Earnings within Tax-Free Savings Accounts (TFSAs) and other tax-deferred plans are, in principle, supposed to grow “tax-free”. However, some taxes can still apply. One such tax is the advantage tax which applies at the rate of 100% of any advantage (as defined in the Income Tax Act). This tax has become one of the CRA’s favourite tools to effectively expropriate what they view as improperly-boosted returns within a TFSA. In our experience, when the CRA assesses an advantage, it imposes a 100% tax on the entire increase in the value of the TFSA in gain years. In loss years, however, CRA gives no credit for the downtick in value.

A new decision of the Tax Court of Canada – Louie v. The Queen – is the first to consider the scope of the advantage tax. This decision significantly undercuts the CRA’s interpretation of the advantage rules.

In Louie, the taxpayer had a self-directed TFSA at a discount brokerage firm. She contributed the initial maximum of $5,000 in 2009. The brokerage firm’s rules permitted her to “swap” publicly-traded securities between her TFSA and her other accounts for a $45 fee. These swaps were not executed through the facilities of the stock exchange. The brokerage firm allowed accountholders to choose any price between the high and the low trading price of the day at which to execute the swaps.

Given the swap parameters set by the brokerage, Ms.
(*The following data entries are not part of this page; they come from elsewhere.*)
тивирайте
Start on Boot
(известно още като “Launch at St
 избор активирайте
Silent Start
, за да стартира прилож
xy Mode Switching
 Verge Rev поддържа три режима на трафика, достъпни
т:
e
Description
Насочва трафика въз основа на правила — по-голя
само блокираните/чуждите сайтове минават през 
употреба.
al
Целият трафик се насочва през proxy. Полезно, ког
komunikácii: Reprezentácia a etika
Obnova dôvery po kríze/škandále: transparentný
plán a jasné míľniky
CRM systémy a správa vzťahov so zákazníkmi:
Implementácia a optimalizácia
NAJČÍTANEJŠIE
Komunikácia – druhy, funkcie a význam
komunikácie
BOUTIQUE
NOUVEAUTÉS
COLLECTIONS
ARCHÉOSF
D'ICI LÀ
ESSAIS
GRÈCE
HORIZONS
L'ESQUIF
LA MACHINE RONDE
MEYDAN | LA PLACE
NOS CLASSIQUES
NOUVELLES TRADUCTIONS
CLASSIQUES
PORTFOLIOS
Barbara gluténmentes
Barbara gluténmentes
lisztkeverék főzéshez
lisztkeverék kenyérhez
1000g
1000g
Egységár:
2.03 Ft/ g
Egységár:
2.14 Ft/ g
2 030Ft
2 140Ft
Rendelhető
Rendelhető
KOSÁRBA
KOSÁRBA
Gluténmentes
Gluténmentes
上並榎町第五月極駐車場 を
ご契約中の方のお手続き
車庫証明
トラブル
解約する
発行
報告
Louie adopted a “buy low, sell high” strategy for her TFSA. Towards the end of the trading day, she would swap shares into her TFSA for cash from another of her accounts at the low price of the day and pay the $45 transaction fee. Then, either on the same day or within a short period thereafter, she would swap those shares or others out of her TFSA for cash at the high price for that stock on that day. This proved to be a low-risk (or no-risk) method of systematically increasing the value of her TFSA.

Ms. Louie undertook 71 swap transactions up to October 2009, and her TFSA account value grew substantially in 2009 based at least in part on those swaps. It rose further in value in 2010, declined in 2011, and grew again in 2012. The CRA assessed her for 100% of the increases in value for 2009, 2010 and 2012 – whether realized or not – on the basis that she had received an advantage through her use of TFSA swaps. The CRA gave her no credit or reduction for the “disadvantage” in 2011 when her account declined in value.
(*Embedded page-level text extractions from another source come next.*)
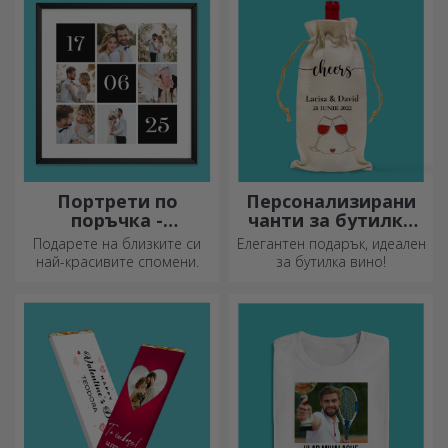
впечатление на всеки,
кухнята!
който ги получи като
подарък.
Портрети по
Персонализирани
поръчка -
чанти за бутилки
квадратен формат
вино
Подарете на близките си
Елегантен подарък, идеален
най-красивите спомени.
за бутилка вино!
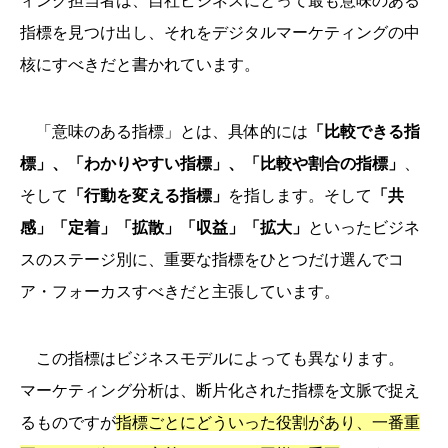
指標を見つけ出し、それをデジタルマーケティングの中
核にすべきだと書かれています。
「意味のある指標」とは、具体的には
「比較できる指
標」、「わかりやすい指標」、「比較や割合の指標」
、
そして
「行動を変える指標」
を指します。そして
「共
感」「定着」「拡散」「収益」「拡大」
といったビジネ
スのステージ別に、重要な指標をひとつだけ選んでコ
ア・フォーカスすべきだと主張しています。
この指標はビジネスモデルによっても異なります。
マーケティング分析は、断片化された指標を文脈で捉え
るものですが
指標ごとにどういった役割があり、一番重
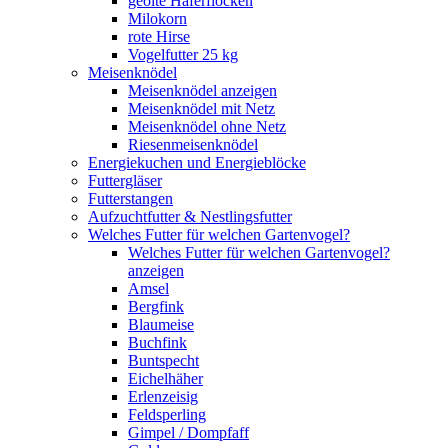
geölte Haferflocken
Milokorn
rote Hirse
Vogelfutter 25 kg
Meisenknödel
Meisenknödel anzeigen
Meisenknödel mit Netz
Meisenknödel ohne Netz
Riesenmeisenknödel
Energiekuchen und Energieblöcke
Futtergläser
Futterstangen
Aufzuchtfutter & Nestlingsfutter
Welches Futter für welchen Gartenvogel?
Welches Futter für welchen Gartenvogel?
anzeigen
Amsel
Bergfink
Blaumeise
Buchfink
Buntspecht
Eichelhäher
Erlenzeisig
Feldsperling
Gimpel / Dompfaff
The Tax Court upheld the advantage tax assessment for 2009, but overturned the assessments for 2010 and 2012. The Court found that the trades did not occur between parties dealing at arm’s length, and further that they did not reflect transactions that would have occurred in the market. The former because Ms. Louie directed both sides of the transaction, and the latter because of the use of hindsight in selecting the trade price. Furthermore, every trade operated to the disadvantage of Ms. Louie’s other accounts and for the benefit of the TFSA.
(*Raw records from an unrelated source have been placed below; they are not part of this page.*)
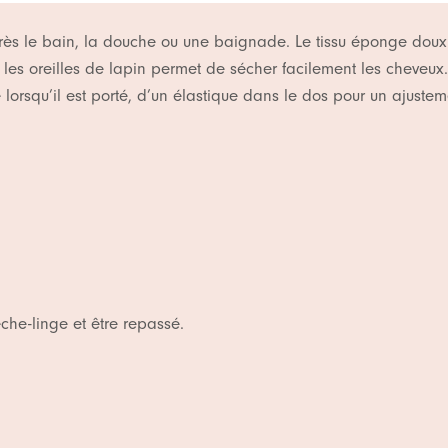
près le bain, la douche ou une baignade. Le tissu éponge doux
es oreilles de lapin permet de sécher facilement les cheveux.
lorsqu’il est porté, d’un élastique dans le dos pour un ajusteme
che-linge et être repassé.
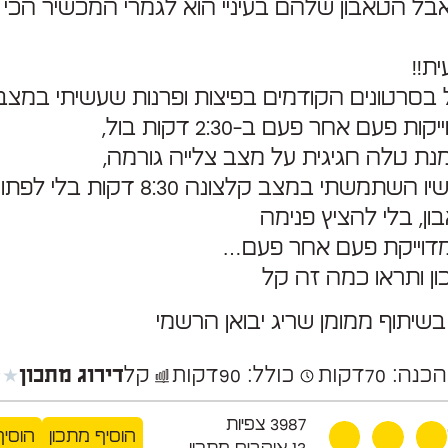
 אבל הטאבון שלהם בעיניי הוא לגמרי המכשיר הכי
ת!!
בסרטונים הקודמים בפיצות ופרנות שעשיתי במצב
ת פעם אחר פעם ב-2:30 דקות בול,
ת טלה חגיגית על מצב צלייה גורמה,
והשיא עכשיו השתמשתי במצב קלצונה 8:30 דקו
ן, בלי להציץ פנימה
דוייקת פעם אחר פעם…
ון ותראו כמה זה קל
שיתוף ממומן שריג יבואן הרשמי
★
★
הכנה: 70
דקות
כולל: 90
דקות
קל
דירוג מתכון
3987
צפיות
הוסיף מתכון
הוסיף
13
אוהבים מתכון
In upholding the 2009 assessment, the Tax Court found that the increase in value in 2009 was attributable to the Ms. Louie’s numerous swap transactions. The Court further found that the swap transactions were caught by the advantage rules at the time – even though the Income Tax Act was only amended in October 2009 to specifically capture swap transactions, and Ms. Louie’s swaps all occurred before that date. Justice Lamarre stated, however, that, “I do not consider the increase in FMV to be attributable to each swap transaction taken individually. If the Appellant had made

only one swap transaction or just a few such transactions over a long enough period of time I might have concluded, on the facts, that the increase in value is not attributable to the swap transactions.”

In overturning the 2010 and 2012 assessments, the Tax Court rejected the CRA’s contention that once an account is tainted by an “advantage” then all gains or increases in value thereafter are forever captured by the advantage tax. The Court stated that the gains in 2010 and 2012 arose from market forces, noting the strong market recovery in 2010 (which, in fact, had begun in 2009) and finding that the gains from 2010 onwards were not “directly or indirectly” attributable to the swap transactions. The 2011 loss bolstered the Court’s finding in that regard.

Overall, while there remain some gaps to fill in the interpretation of the advantage tax, this decision provides a sensible result in the face of complex legislation that is being aggressively applied by the CRA.